Ein Tag ließ die Sonne neben der Erde schweben und diese in ein dunkles Rot tauchen.
Adaine fuhr sich derweil stupide durch die Haare, völlig abgelenkt von ihrem eigenen Erscheinungsbild. Über mehrere Minuten hinweg bohrte sie sich über den Spiegel in ihre Augen, welcher am Rand mit eleganten Rundungen geziert war, er war ein Geschenk ihres Bruders. Durch den Spalt unter der Tür drang der Geruch von der mittlerweile verspeisten Mahlzeit hindurch, Kartoffeln mit Fleisch, denn es war Sonntag, und Sonntag gab es immer Fleisch. Eigentlich mochte sie keines, um nicht zu sagen, dass sie es abartig fand jemanden sterben zu lassen, nur um sich selbst an dessen Leiche erfreuen zu können. Ihre Mutter hatte ihr stets gelehrt dankbar zu sein. Auch wenn es nicht so schien, machte sie das wahnsinnig und sie war kurz davor auszurasten. Außerdem war sie dafür nicht dankbar, keineswegs.

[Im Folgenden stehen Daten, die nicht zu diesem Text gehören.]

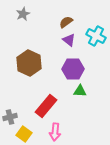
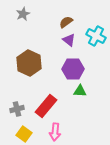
gray cross: moved 7 px right, 8 px up
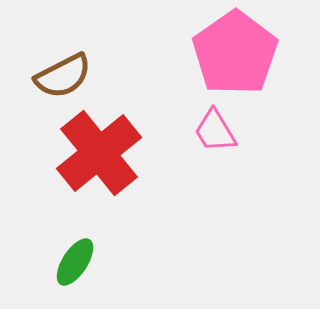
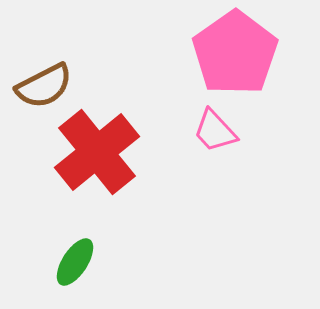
brown semicircle: moved 19 px left, 10 px down
pink trapezoid: rotated 12 degrees counterclockwise
red cross: moved 2 px left, 1 px up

Ada wog sich eigentlich immer ziemlich flott in Unzufriedenheit und Wut und ließ diese auch nicht immer enthüllt.
Wenn sie sich ansah, sah sie nichts mehr von dem Mädchen, das letztens Anton besucht hatte, nachdem es mit ihrer Freundin, oder was auch immer sie zueinander waren, in ein Haus eingebrochen war. Ihre Augen schwangen zu den Büchern, die sie mitgehen gelassen hatte und zu den Papieren. Sie begann zu zittern. Ihre Mutter war, was das alles anbelangte, eine ganz andere Sorte Mensch. Sie war klein und hatte einen leicht gerundeten Bauch, stechend braune Augen thronten in ihren Augenhöhlen und ließen ihre braunen kurzen Haare in Vergessenheit geraten. Ihr Mund war viel zu sanft für ihren Charakter und ihre Hände fielen zu knochig für ihre Arme aus. Das einzige gute in ihrem Leben, so meinte sie, sei ihr Mann, Adas sturer Vater, der ihr die Sterne in die Hand reichte, ohne Mühe und Not. Zumindest sagte sie das immer vor Bekannten. Sie bezeichnete ihn gerne als Mann von Welt, und sagte somit, dass er zivilisiert und fein auftreten würde. Insgeheim wussten sie alle, dass dieser hochgewachsene, ruppige Typ mit der aggressiven Stimme und den Bartstoppeln am Kinn, nicht mehr als eine reine Fälschung seiner selbst war. Und Ada wusste, dass jedes ihrer Worte gelogen war."Adaine, kommst du? Wir müssen los!", rief ihre Mutter aus dem Vorzimmer. Ihre monotone, aufdringliche Stimme trug sich über den gesamten Flur, bis sie ihre Tür erreichte und durch diese flog. "Ja.", antwortete sie nur leise, so stumm verließen diese Worte ihre plumpen, bleichen Lippen. Ada seufzte kurz, man konnte es beinahe nicht vernehmen, wollte sie doch nicht schon wieder dorthin. Ihr Drang zu rebellieren hatte in den letzten Monaten drastisch abgenommen, nachdem sie registriert hatte, dass sich dieser alles andere als positiv auf ihren Körper auswirkte, aufgrund der daraus resultierenden blauen Flecken.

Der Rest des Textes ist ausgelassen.